Факсимиле показаний опубликовано в 1989 г. Они написаны аккуратно рукой самого Тухачевского. Более ста страниц. «Что же касается кошмарных пятен крови, да еще „имеющих форму восклицательного знака“, то они действительно есть, но не на собственноручных показаниях Тухачевского, а на третьем экземпляре машинописной копии…»[399] — иронизирует публикатор.

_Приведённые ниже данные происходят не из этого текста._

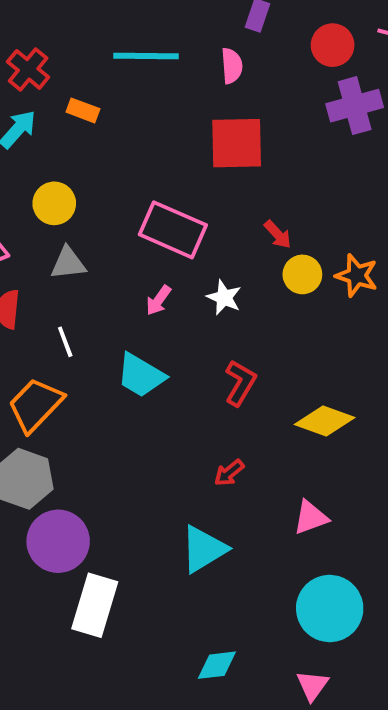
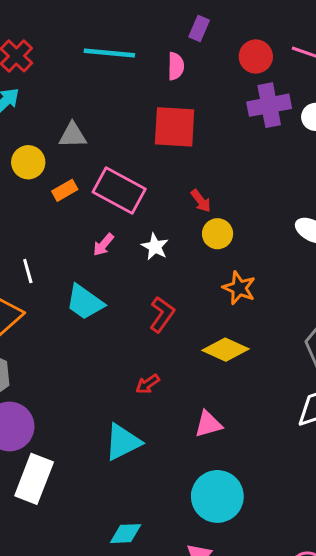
orange rectangle: (83, 110) -> (65, 190), moved, turned -55
gray triangle: (68, 263) -> (73, 135), moved
orange star: (357, 275) -> (239, 288), moved

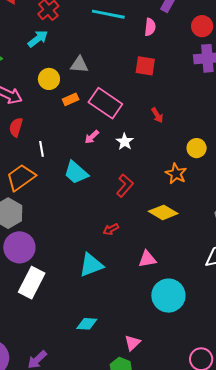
red square: (175, 127) -> (145, 66), size x0.7
yellow circle: (218, 234) -> (197, 148), moved
cyan circle: (217, 496) -> (168, 296), moved

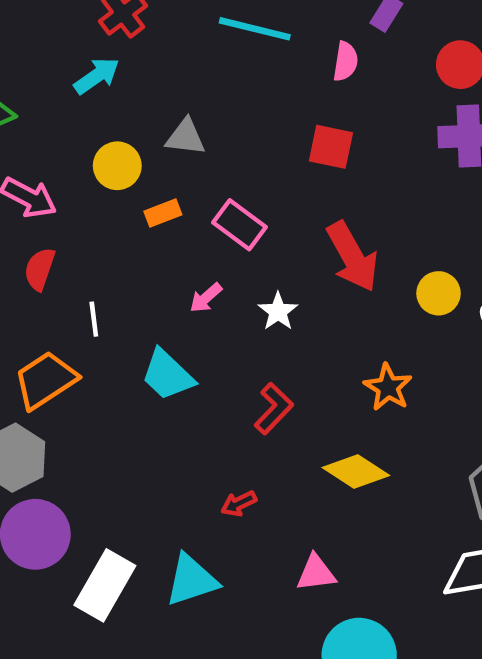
pink rectangle: (105, 103) -> (239, 225), size x0.7
red arrow: (157, 115) -> (352, 257), size x2.0
yellow circle: (197, 148) -> (439, 293), moved
white rectangle: (32, 283) -> (105, 585), moved

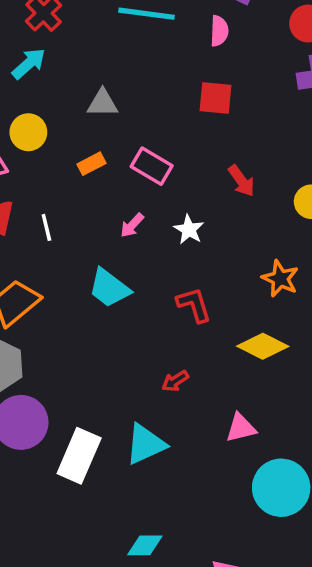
yellow circle: (117, 166) -> (28, 132), moved
red arrow: (352, 257) -> (242, 181), size x0.6
white line: (94, 319) -> (46, 227), moved
red L-shape: (274, 409) -> (194, 305), turned -54

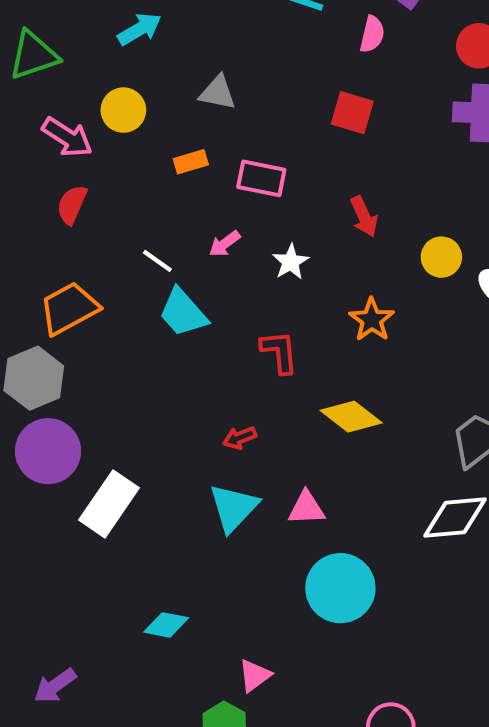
pink rectangle: (152, 166) -> (261, 178), turned -30
white line: (46, 227) -> (157, 261), moved, turned -52
orange star: (280, 279) -> (372, 320), moved
cyan triangle: (145, 444) -> (233, 508), moved, turned -33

Действительно, били Уборевича и Эйдемана. Насколько сильно? Через две недели суд, и никаких следов не должно остаться. Но стоило только «нажать», и последовали признания. «Как мы сейчас знаем, ни Тухачевского, ни Фельдмана не пытали. Били, видимо, Якира и Уборевича, потому что они, будучи уже „изобличенными“ сначала Воловичем и Прокофьевым, потом Примаковым, и, главное, Фельдманом и Тухачевским, все равно не признавались. В терминах того времени они считались уже „явными и неразоружившимися врагами народа“[400]». «Выбитые показания» можно было опровергнуть на суде. И часть показаний там действительно опровергли. Но не все.